*Task brief*:
Each line below that includes the word "Online" adds one to the count; give that count and nothing else.

*Data*:
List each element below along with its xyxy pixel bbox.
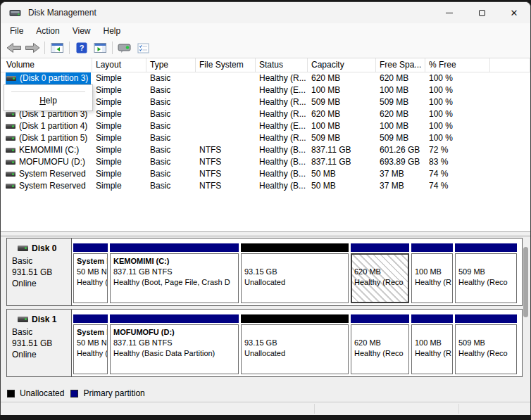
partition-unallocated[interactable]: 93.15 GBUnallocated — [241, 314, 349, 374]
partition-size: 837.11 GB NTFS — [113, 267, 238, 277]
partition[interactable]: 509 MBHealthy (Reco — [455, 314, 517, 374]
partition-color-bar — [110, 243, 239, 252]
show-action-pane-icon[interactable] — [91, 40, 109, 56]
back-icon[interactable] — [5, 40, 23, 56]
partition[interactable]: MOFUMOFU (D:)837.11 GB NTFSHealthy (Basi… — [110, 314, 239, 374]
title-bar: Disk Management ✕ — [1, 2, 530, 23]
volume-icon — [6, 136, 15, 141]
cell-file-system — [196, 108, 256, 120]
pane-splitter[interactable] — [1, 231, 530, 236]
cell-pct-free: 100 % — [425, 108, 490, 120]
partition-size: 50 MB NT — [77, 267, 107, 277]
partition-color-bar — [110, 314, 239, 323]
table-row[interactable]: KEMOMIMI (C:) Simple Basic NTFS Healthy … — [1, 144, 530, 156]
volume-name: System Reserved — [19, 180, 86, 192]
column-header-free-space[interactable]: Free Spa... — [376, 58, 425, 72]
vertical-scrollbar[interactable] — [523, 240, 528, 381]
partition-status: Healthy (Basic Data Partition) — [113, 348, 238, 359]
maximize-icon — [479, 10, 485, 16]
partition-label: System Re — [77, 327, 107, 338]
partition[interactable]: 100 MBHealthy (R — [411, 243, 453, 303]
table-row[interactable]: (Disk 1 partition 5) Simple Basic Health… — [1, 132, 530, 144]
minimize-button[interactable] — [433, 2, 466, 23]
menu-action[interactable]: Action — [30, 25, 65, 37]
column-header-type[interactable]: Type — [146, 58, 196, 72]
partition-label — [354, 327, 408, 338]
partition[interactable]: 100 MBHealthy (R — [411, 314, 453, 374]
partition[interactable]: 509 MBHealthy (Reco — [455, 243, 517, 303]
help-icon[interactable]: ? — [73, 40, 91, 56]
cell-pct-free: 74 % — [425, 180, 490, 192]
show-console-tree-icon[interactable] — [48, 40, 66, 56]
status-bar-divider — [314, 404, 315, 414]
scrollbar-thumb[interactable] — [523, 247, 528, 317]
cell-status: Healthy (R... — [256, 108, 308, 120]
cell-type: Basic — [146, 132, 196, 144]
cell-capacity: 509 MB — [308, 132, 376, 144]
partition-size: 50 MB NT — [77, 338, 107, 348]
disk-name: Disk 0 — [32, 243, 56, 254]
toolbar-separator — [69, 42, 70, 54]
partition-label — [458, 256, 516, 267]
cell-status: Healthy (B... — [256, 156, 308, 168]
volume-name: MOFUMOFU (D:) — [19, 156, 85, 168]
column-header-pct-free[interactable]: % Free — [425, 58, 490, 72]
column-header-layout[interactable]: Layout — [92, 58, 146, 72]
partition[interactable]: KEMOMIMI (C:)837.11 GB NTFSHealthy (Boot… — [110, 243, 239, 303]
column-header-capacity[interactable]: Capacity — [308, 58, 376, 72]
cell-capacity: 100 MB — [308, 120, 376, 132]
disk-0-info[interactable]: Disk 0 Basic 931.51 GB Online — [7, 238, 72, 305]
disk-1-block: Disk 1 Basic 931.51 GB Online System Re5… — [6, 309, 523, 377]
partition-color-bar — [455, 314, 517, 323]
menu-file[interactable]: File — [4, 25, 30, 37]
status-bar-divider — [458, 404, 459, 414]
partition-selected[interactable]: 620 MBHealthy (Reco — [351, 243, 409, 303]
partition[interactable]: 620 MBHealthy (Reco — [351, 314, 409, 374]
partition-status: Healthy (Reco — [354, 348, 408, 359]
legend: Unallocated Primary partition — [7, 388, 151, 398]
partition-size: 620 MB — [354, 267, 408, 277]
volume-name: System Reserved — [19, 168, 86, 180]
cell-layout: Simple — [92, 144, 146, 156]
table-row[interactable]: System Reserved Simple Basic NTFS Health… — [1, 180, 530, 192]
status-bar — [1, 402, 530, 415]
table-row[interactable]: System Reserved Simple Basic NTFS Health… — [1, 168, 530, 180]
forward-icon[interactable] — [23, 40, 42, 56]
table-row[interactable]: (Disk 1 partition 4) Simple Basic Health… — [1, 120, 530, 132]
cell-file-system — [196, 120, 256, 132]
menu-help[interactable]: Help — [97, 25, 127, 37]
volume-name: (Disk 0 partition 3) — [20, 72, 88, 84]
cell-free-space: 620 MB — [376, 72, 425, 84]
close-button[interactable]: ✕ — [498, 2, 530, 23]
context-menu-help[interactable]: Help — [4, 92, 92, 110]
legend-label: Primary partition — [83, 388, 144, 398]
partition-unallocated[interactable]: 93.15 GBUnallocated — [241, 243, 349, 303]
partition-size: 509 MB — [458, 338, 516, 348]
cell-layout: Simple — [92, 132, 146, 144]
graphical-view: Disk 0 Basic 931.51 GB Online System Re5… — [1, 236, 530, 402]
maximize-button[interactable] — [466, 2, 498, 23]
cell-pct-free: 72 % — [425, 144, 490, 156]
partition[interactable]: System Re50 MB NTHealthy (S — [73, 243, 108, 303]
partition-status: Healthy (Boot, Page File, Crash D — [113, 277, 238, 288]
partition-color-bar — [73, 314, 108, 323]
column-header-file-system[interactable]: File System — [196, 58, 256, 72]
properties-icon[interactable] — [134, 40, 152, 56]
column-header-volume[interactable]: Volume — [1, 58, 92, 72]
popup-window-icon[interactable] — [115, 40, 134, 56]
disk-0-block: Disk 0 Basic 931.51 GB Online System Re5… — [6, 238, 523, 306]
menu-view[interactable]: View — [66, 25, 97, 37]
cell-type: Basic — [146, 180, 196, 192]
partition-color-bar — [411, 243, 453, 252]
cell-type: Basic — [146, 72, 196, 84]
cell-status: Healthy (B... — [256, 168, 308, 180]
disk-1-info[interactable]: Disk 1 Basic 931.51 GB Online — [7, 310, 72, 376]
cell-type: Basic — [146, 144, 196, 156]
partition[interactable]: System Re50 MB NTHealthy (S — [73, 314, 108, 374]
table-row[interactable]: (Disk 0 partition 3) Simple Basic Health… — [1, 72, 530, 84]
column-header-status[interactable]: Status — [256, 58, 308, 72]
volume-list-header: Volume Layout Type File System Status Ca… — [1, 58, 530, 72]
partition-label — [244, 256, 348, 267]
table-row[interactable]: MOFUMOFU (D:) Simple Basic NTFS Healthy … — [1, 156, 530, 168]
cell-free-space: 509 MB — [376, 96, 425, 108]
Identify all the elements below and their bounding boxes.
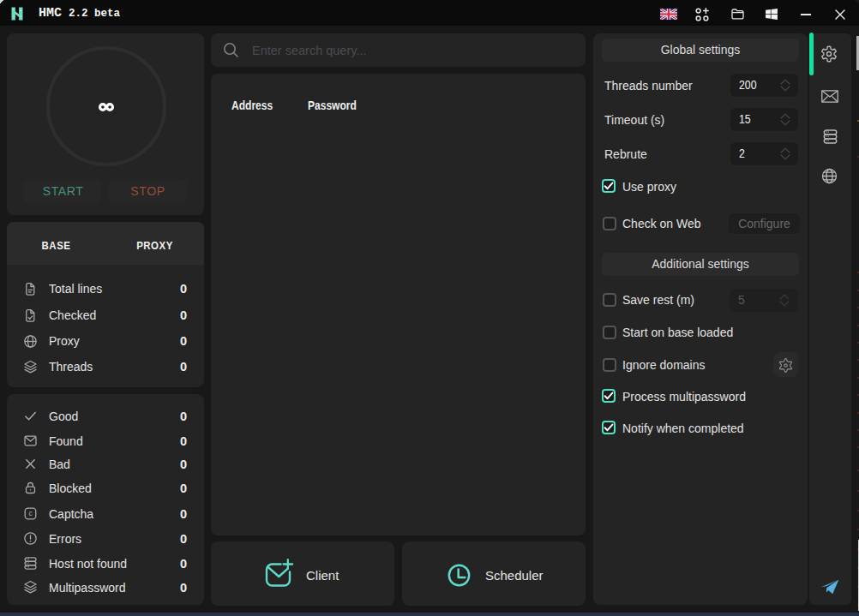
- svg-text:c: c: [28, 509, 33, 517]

*Result below*:
5